What the task asks - Could you copy, word for word, only the lines from the one containing "marque FranceToner pour hp officejet" through the last line of the records below, both included?

Dataset records -
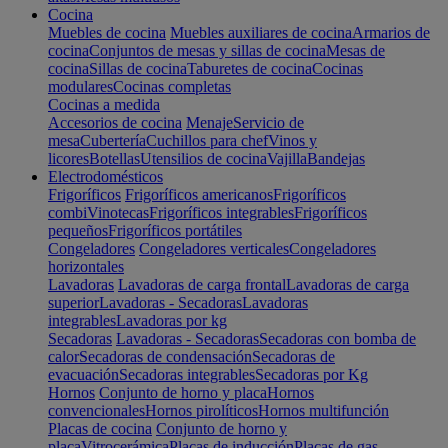
Cocina
Muebles de cocina
Muebles auxiliares de cocina
Armarios de
cocina
Conjuntos de mesas y sillas de cocina
Mesas de
cocina
Sillas de cocina
Taburetes de cocina
Cocinas
modulares
Cocinas completas
Cocinas a medida
Accesorios de cocina
Menaje
Servicio de
mesa
Cubertería
Cuchillos para chef
Vinos y
licores
Botellas
Utensilios de cocina
Vajilla
Bandejas
Electrodomésticos
Frigoríficos
Frigoríficos americanos
Frigoríficos
combi
Vinotecas
Frigoríficos integrables
Frigoríficos
pequeños
Frigoríficos portátiles
Congeladores
Congeladores verticales
Congeladores
horizontales
Lavadoras
Lavadoras de carga frontal
Lavadoras de carga
superior
Lavadoras - Secadoras
Lavadoras
integrables
Lavadoras por kg
Secadoras
Lavadoras - Secadoras
Secadoras con bomba de
calor
Secadoras de condensación
Secadoras de
evacuación
Secadoras integrables
Secadoras por Kg
Hornos
Conjunto de horno y placa
Hornos
convencionales
Hornos pirolíticos
Hornos multifunción
Placas de cocina
Conjunto de horno y
placa
Vitrocerámica
Placas de inducción
Placas de gas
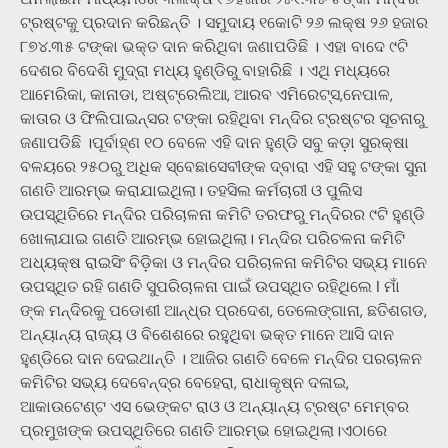
ଟ୍ରଷ୍ଟକୁ ପ୍ରଦାନ କରିଛନ୍ତି । ସମୁଦାୟ ୧କୋଟି ୨୬ ଲକ୍ଷ ୨୬ ହଜାର
୮୭୪.୩୫ ଟଙ୍କା ଭକ୍ତ ଦାନ କରିଥିବା ଜଣାପଡିଛି । ଏହା ବାଦେ ୯ଟି
ଦେଶର ବିଦେଶି ମୁଦ୍ରା ମଧ୍ୟ ହୁଣ୍ଡିରୁ ବାହାରିଛି । ଏଥି ମଧ୍ୟରେ
ଆମେରିକା, କାନାଡା, ଅଷ୍ଟ୍ରେଲିଆ, ଆରବ ଏମିରେଟ୍ସ,ନେପାଳ,
କାତାର ଓ ଫିଲିପାଇନ୍ସର ଟଙ୍କା ରହିଥିବା ମନ୍ଦିର ଟ୍ରଷ୍ଟର ସୂଚନାରୁ
ଜଣାପଡିଛି ।ପୂର୍ବାହ୍‌ଣ ୧୦ ବେଳେ ଏହି ଦାନ ହୁଣ୍ଡି ସବୁ କଡ଼ା ସୁରକ୍ଷା
ବଳୟରେ ୨୫୦ରୁ ଅଧିକ ସ୍ବେଛାସେବୀଙ୍କ ଦ୍ବାରା ଏହି ସହୁ ଟଙ୍କା ସୁନା
ଗଣତି ଆରମ୍ଭ କରାଯାଇଥିଲା। ତହସିଲ କର୍ମଚାରୀ ଓ ପୁଲିସ
ଉପସ୍ଥିତିରେ ମନ୍ଦିର ପରିଚାଳନା କମିଟି ତରଫରୁ ମନ୍ଦିରର ୯ଟି ହୁଣ୍ଡି
ଖୋଲାଯାଇ ଗଣତି ଆରମ୍ଭ ହୋଇଥିଲା। ମନ୍ଦିର ପରିଚଳନା କମିଟି
ଅଧ୍ୟକ୍ଷ ରାଇସିଂ ବିଡ଼ିକା ଓ ମନ୍ଦିର ପରିଚାଳନା କମିଟିର ସଭ୍ୟ ମାନେ
ଉପସ୍ଥିତ ରହି ଗଣତି ସୁପରିଚାଳନା ପାଇଁ ଉପସ୍ଥିତ ରହିଥିଲେ I ମାଁ
ଙ୍କ ମନ୍ଦିରକୁ ପଡୋଶୀ ଆନ୍ଧ୍ର ପ୍ରଦେଶ, ତେଲେଙ୍ଗାନା, ଛତିଶଗଡ,
ଅନ୍ୟାନ୍ୟ ରାଜ୍ୟ ଓ ବିଶେଶରେ ରହୁଥିବା ଭକ୍ତ ମାନେ ଆସି ଦାନ
ହୁଣ୍ଡିରେ ଦାନ ଦେଇଥାନ୍ତି । ଆଜିର ଗଣତି ବେଳେ ମନ୍ଦିର ପରଚାଳନ
କମିଟିର ସଭ୍ୟ ଦେବେନ୍ଦ୍ର ବେହେରା, ରାଧାକୃଷ୍ନ ଦଳାଇ,
ଆକାଉଟେଣ୍ଟ ଏସ ଭେଙ୍କଟ ରାଓ ଓ ଅନ୍ୟାନ୍ୟ ଟ୍ରଷ୍ଟ ମେମ୍ବର
ପ୍ରମୁଖଙ୍କ ଉପସ୍ଥିତିରେ ଗଣତି ଆରମ୍ଭ ହୋଇଥିଲା।ଏଠାରେ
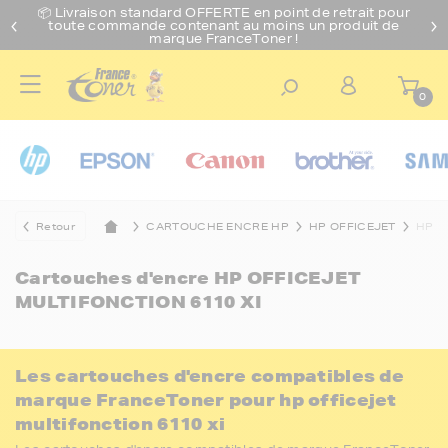
📦 Livraison standard O
FFERTE
en point de retrait pour
toute commande contenant au moins un produit de
marque FranceToner !
0
Retour
CARTOUCHE ENCRE HP
HP OFFICEJET
HP O
Cartouches d'encre
HP OFFICEJET
MULTIFONCTION 6110 XI
Les cartouches d'encre compatibles de
marque FranceToner pour hp officejet
multifonction 6110 xi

Solution to the exercise -
marque FranceToner pour hp officejet
multifonction 6110 xi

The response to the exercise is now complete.